在二维数组中找单词
Example:
board =
[
[‘A’,‘B’,‘C’,‘E’],
[‘S’,‘F’,‘C’,‘S’],
[‘A’,‘D’,‘E’,‘E’]
]
Given word = “ABCCED”, return true.
Given word = “SEE”, return true.
Given word = “ABCB”, return false.
public boolean exist(char[][] board, String word) {
char[] w = word.toCharArray();
for (int y=0; y<board.length; y++) {
for (int x=0; x<board[y].length; x++) {
if (exist(board, y, x, w, 0)) return true;
}
}
return false;
}
private boolean exist(char[][] board, int y, int x, char[] word, int i) {
//找到单词,返回
if (i == word.length) return true;
//超出边界,return false
if (y<0 || x<0 || y == board.length || x == board[y].length) return false;
//如果不是当前的字母,return false
if (board[y][x] != word[i]) return false;
//是当前字母,继续往下搜索,先把当前字母遮起来
board[y][x] ^= 256;
boolean exist = exist(board, y, x+1, word, i+1)
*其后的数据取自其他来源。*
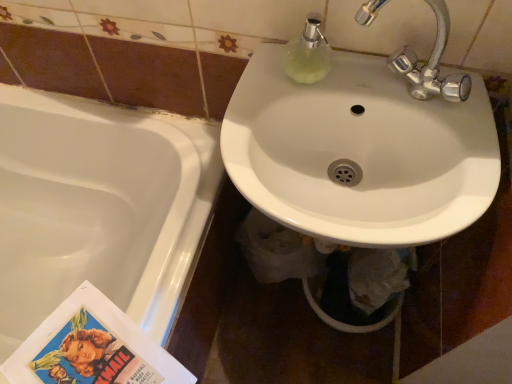 You are a GUI agent. You are given a task and a screenshot of the screen. Output one action in this format:
    pyautogui.click(x=<x>, y=<y>)
    Task: Click on the vacant space situated on the left part of translucent glass soap dispenser at upper center
    The image size is (512, 384).
    Given the screenshot: What is the action you would take?
    pyautogui.click(x=261, y=82) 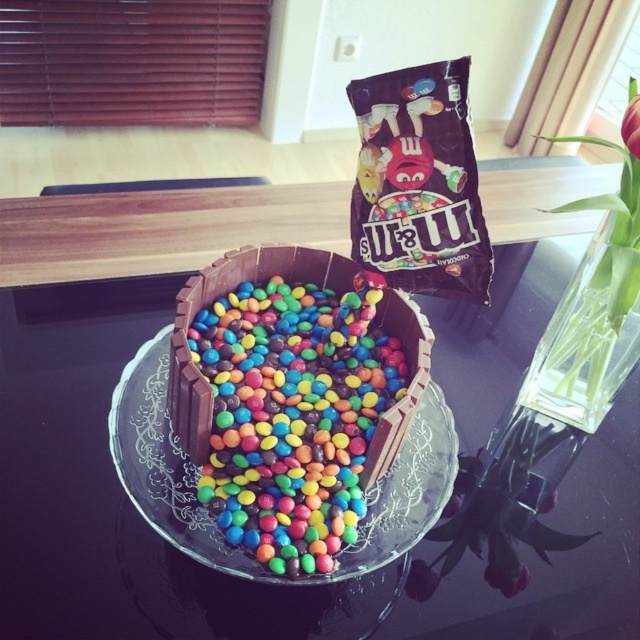 Question: Is transparent glass table at center above transparent glass plate at center?

Choices:
 (A) no
 (B) yes

Answer: (B)

Question: Which of the following is the closest to the observer?

Choices:
 (A) (70, 618)
 (B) (154, 483)

Answer: (A)

Question: Is transparent glass table at center further to the viewer compared to transparent glass plate at center?

Choices:
 (A) no
 (B) yes

Answer: (A)

Question: Can you confirm if transparent glass table at center is positioned below transparent glass plate at center?

Choices:
 (A) no
 (B) yes

Answer: (A)

Question: Which point is farther to the camera?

|| exist(board, y, x-1, word, i+1)
|| exist(board, y+1, x, word, i+1)
|| exist(board, y-1, x, word, i+1);
//搜索过后再还原
board[y][x] ^= 256;
return exist;
}
Bit Mask。所以将当前元素 XOR 256会得到将当前的元素遮盖起来(即得到一个非字母字符的表示),注意在搜索过后,需要将被遮盖的元素重新恢复过来,从而不影响下一次的重新搜索,这时候只要再进行一次 XOR 256即可。